▶ [WHAT TO DO]: The records below need to be set down again exactly; their images stay out.

Transcribed page contents:
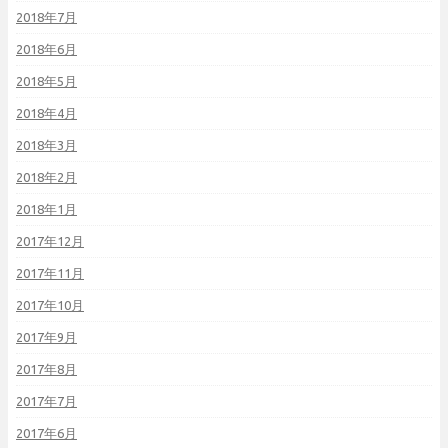
2018年7月
2018年6月
2018年5月
2018年4月
2018年3月
2018年2月
2018年1月
2017年12月
2017年11月
2017年10月
2017年9月
2017年8月
2017年7月
2017年6月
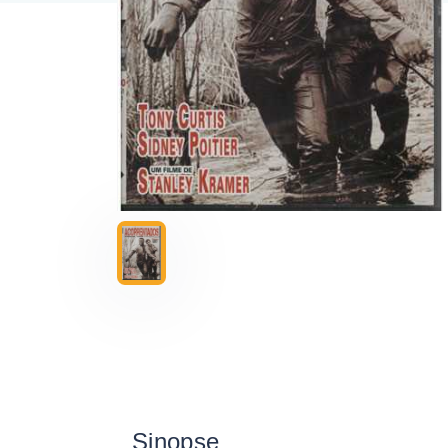
Sinopse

▶ [RESPONSE TO THIS TASK]:
2018年7月
2018年6月
2018年5月
2018年4月
2018年3月
2018年2月
2018年1月
2017年12月
2017年11月
2017年10月
2017年9月
2017年8月
2017年7月
2017年6月
Sinopse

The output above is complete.